Work item: Transcribe the listing below exactly, without pictures.

[[ Listed records open ]]

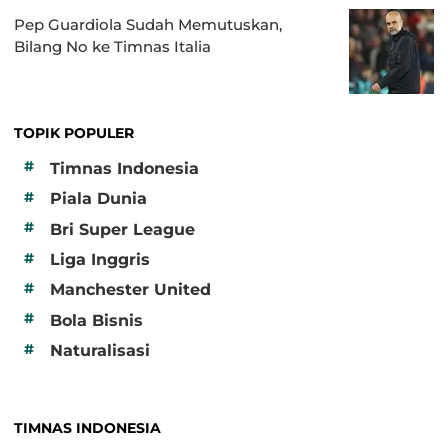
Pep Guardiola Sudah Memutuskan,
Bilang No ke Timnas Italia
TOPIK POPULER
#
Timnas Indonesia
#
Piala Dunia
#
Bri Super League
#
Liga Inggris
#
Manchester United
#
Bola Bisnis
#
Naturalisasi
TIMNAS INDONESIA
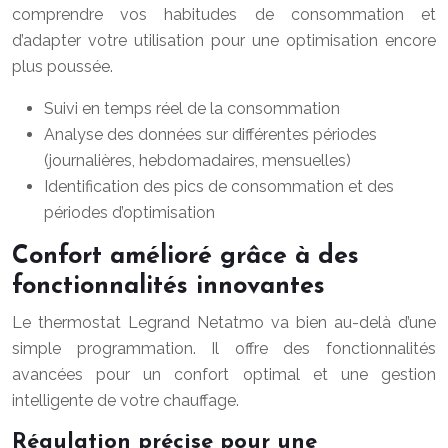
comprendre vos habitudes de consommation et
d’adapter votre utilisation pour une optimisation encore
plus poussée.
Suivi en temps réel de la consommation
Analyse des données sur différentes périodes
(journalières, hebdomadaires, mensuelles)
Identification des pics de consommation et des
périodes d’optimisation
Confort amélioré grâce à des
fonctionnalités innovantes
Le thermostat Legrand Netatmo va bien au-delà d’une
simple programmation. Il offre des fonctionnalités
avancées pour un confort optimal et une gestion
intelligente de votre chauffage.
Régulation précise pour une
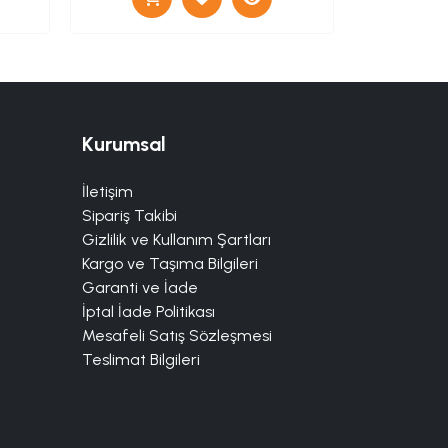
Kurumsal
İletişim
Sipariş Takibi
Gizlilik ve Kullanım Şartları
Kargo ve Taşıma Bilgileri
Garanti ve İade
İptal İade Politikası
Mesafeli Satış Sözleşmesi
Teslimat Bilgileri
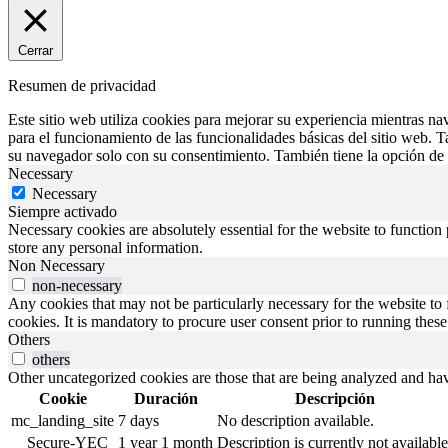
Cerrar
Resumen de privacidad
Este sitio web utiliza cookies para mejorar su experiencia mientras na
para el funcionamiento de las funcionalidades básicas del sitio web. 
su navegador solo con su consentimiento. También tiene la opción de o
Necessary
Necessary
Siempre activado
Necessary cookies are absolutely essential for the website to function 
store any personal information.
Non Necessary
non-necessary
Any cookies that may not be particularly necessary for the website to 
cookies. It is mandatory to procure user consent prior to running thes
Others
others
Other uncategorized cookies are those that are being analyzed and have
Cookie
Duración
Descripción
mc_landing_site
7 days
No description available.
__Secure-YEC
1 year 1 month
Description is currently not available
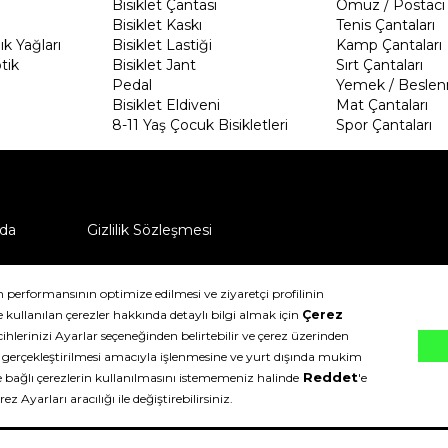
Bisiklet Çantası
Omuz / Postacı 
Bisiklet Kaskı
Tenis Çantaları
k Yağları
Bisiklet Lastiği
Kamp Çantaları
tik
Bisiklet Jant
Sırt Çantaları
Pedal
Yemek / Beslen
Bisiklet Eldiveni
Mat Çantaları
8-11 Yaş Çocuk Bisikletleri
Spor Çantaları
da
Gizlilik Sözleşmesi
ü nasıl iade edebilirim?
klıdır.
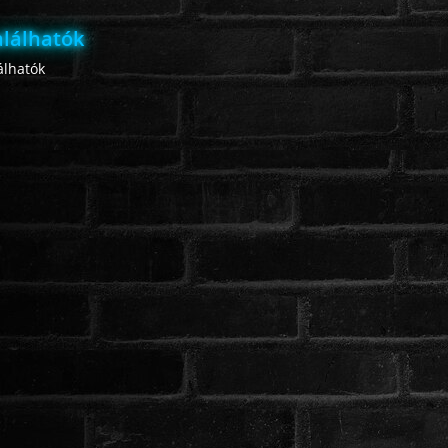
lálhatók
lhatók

[[ Listed records closed ]]

Result:
Pep Guardiola Sudah Memutuskan,
Bilang No ke Timnas Italia
TOPIK POPULER
#
Timnas Indonesia
#
Piala Dunia
#
Bri Super League
#
Liga Inggris
#
Manchester United
#
Bola Bisnis
#
Naturalisasi
TIMNAS INDONESIA
comprendre vos habitudes de consommation et
d’adapter votre utilisation pour une optimisation encore
plus poussée.
Suivi en temps réel de la consommation
Analyse des données sur différentes périodes
(journalières, hebdomadaires, mensuelles)
Identification des pics de consommation et des
périodes d’optimisation
Confort amélioré grâce à des
fonctionnalités innovantes
Le thermostat Legrand Netatmo va bien au-delà d’une
simple programmation. Il offre des fonctionnalités
avancées pour un confort optimal et une gestion
intelligente de votre chauffage.
Régulation précise pour une
Kurumsal
İletişim
Sipariş Takibi
Gizlilik ve Kullanım Şartları
Kargo ve Taşıma Bilgileri
Garanti ve İade
İptal İade Politikası
Mesafeli Satış Sözleşmesi
Teslimat Bilgileri
Cerrar
Resumen de privacidad
Este sitio web utiliza cookies para mejorar su experiencia mientras na
para el funcionamiento de las funcionalidades básicas del sitio web. 
su navegador solo con su consentimiento. También tiene la opción de o
Necessary
Necessary
Siempre activado
Necessary cookies are absolutely essential for the website to function 
store any personal information.
Non Necessary
non-necessary
Any cookies that may not be particularly necessary for the website to 
cookies. It is mandatory to procure user consent prior to running thes
Others
others
Other uncategorized cookies are those that are being analyzed and have
Cookie
Duración
Descripción
mc_landing_site
7 days
No description available.
__Secure-YEC
1 year 1 month
Description is currently not available
Bisiklet Çantası
Omuz / Postacı 
Bisiklet Kaskı
Tenis Çantaları
k Yağları
Bisiklet Lastiği
Kamp Çantaları
tik
Bisiklet Jant
Sırt Çantaları
Pedal
Yemek / Beslen
Bisiklet Eldiveni
Mat Çantaları
8-11 Yaş Çocuk Bisikletleri
Spor Çantaları
da
Gizlilik Sözleşmesi
ü nasıl iade edebilirim?
klıdır.
lálhatók
lhatók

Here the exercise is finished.